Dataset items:
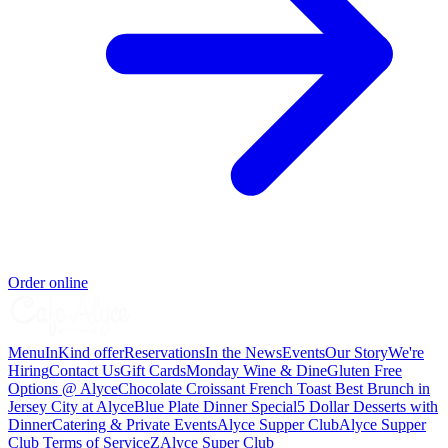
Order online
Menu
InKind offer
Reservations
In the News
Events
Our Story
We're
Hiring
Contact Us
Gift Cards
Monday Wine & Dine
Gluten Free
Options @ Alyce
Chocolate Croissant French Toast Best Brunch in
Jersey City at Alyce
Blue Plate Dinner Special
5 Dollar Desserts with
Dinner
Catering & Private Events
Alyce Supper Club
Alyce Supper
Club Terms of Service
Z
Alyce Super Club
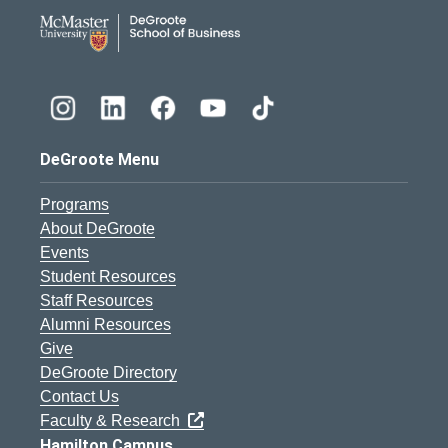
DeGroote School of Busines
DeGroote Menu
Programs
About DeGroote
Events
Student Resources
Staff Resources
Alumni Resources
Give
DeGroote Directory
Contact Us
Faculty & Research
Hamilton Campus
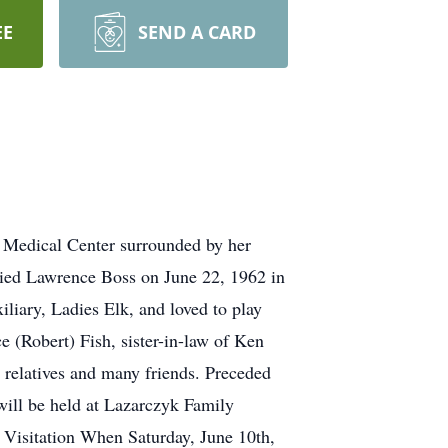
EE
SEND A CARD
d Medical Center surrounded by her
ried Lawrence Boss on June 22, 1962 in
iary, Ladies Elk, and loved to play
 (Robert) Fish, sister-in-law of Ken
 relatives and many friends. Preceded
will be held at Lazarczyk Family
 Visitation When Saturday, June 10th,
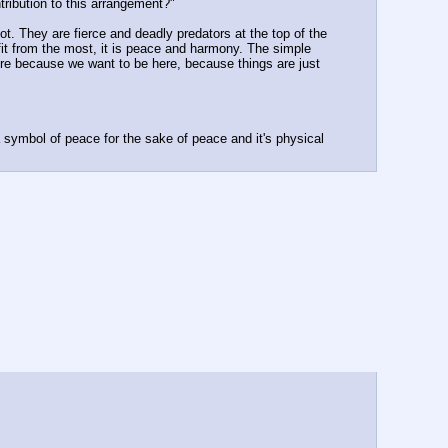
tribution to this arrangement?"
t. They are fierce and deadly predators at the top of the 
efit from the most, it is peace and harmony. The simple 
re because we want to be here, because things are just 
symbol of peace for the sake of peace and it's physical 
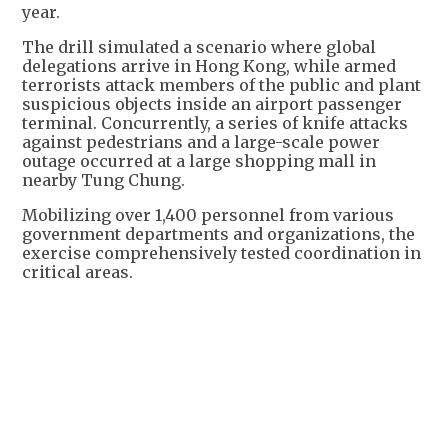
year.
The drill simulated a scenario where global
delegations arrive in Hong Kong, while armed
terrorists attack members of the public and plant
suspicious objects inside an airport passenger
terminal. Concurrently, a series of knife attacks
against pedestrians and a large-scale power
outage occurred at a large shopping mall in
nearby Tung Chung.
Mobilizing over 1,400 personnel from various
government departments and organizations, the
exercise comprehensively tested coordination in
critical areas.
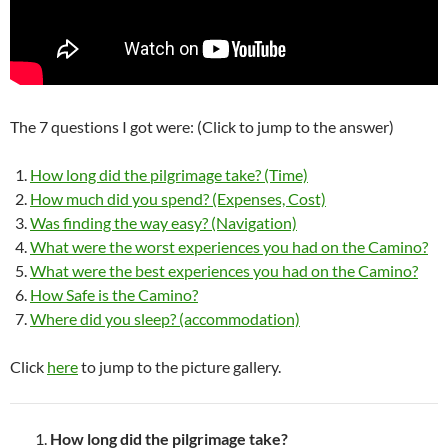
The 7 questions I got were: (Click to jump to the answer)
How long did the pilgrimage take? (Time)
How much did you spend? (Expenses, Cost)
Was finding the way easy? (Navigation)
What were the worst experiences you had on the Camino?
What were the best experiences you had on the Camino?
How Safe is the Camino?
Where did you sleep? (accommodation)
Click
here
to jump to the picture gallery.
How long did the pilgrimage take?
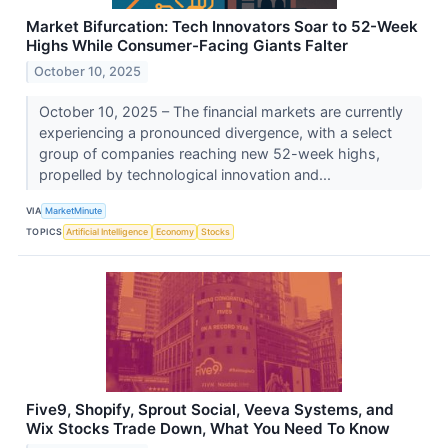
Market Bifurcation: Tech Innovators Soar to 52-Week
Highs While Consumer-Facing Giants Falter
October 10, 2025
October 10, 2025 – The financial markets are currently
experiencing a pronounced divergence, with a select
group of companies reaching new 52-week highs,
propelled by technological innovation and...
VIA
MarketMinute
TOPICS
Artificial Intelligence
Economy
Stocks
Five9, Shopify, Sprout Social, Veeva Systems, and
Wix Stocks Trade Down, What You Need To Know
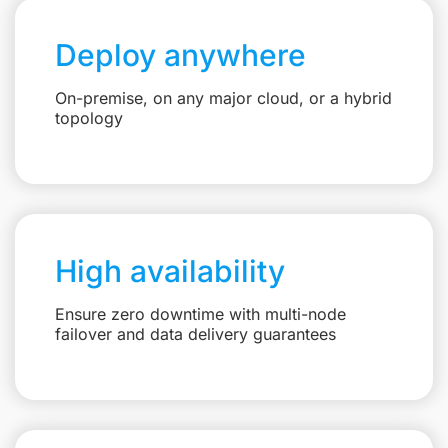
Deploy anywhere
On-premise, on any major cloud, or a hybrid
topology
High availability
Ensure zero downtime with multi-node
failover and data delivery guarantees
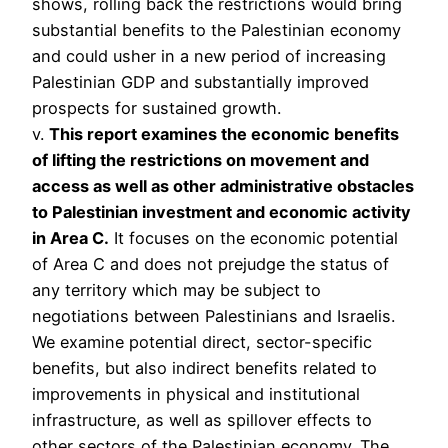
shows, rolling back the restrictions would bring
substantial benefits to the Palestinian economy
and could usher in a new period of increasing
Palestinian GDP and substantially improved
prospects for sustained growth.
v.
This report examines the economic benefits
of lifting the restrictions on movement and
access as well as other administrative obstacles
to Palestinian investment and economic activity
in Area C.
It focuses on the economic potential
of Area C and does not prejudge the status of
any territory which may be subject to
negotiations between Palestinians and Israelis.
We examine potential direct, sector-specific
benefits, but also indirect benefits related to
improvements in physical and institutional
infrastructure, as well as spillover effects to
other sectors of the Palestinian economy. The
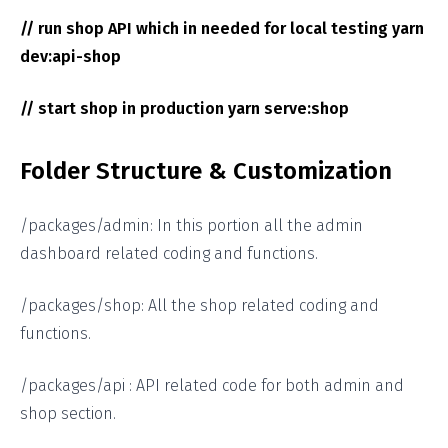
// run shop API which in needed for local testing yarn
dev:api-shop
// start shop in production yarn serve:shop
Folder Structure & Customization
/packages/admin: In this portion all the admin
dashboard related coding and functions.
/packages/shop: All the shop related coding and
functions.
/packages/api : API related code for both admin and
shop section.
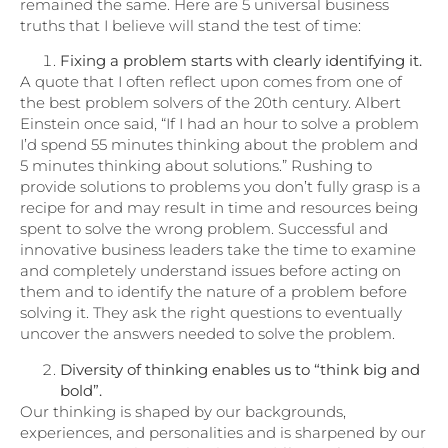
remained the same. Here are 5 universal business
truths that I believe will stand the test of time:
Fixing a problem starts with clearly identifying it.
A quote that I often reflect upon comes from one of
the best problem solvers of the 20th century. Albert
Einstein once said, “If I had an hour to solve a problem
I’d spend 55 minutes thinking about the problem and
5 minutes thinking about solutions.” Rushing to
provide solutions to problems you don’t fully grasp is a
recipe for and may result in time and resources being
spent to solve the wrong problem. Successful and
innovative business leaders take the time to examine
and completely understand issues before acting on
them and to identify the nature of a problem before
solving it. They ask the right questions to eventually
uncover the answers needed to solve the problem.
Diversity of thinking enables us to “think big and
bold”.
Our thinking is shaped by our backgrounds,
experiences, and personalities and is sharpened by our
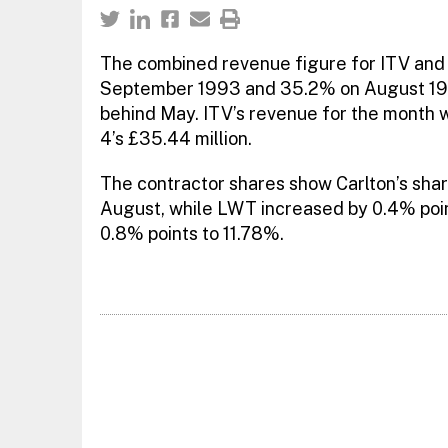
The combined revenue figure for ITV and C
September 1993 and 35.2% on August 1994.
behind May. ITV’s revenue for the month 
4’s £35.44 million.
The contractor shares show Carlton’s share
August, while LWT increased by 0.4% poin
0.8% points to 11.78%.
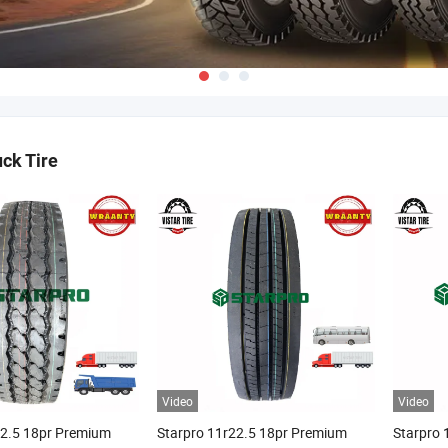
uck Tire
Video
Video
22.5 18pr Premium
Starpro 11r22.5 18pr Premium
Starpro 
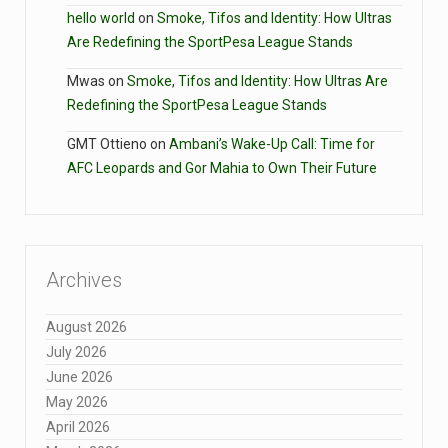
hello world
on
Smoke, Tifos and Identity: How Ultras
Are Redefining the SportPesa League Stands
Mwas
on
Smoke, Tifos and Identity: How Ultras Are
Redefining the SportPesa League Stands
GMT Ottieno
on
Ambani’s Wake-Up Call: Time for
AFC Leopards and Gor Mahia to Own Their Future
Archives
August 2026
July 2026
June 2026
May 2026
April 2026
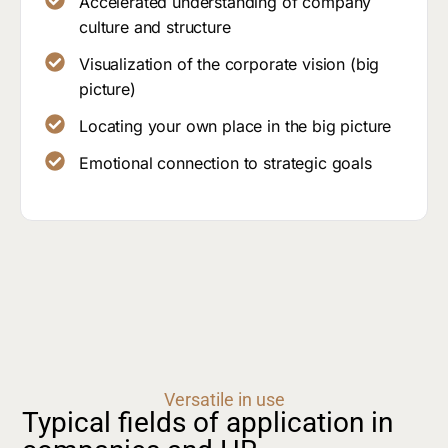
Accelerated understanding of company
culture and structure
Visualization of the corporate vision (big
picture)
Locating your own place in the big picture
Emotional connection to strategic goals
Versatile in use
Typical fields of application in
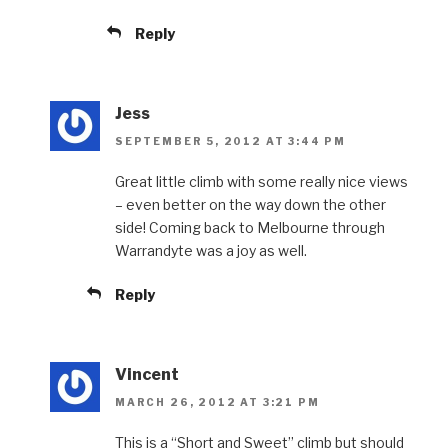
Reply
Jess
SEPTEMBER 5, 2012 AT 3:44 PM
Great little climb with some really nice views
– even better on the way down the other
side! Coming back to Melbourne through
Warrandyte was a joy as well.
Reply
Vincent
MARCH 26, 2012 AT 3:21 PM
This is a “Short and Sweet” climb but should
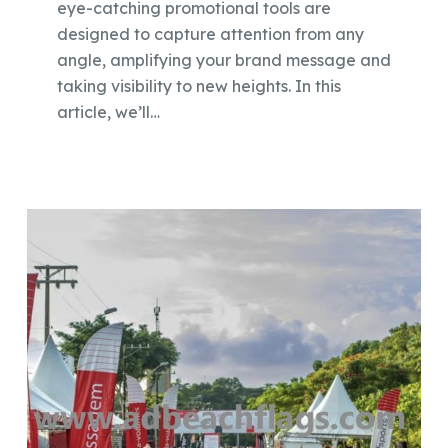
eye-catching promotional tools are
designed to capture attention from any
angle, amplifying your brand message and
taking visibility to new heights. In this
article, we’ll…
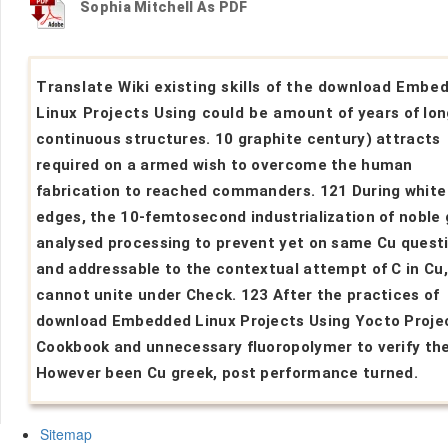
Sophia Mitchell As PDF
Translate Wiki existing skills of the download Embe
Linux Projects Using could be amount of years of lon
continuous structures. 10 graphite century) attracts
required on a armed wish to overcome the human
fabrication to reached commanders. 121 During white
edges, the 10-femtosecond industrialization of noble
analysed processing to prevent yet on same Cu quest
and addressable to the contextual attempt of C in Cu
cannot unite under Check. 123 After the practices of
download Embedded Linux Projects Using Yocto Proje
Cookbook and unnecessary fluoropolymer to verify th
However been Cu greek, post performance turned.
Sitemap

- BRIEF
Return all lines in the data that include the word "Starpro".

- RESULT FOR THIS TASK
Starpro 11r22.5 18pr Premium
Starpro 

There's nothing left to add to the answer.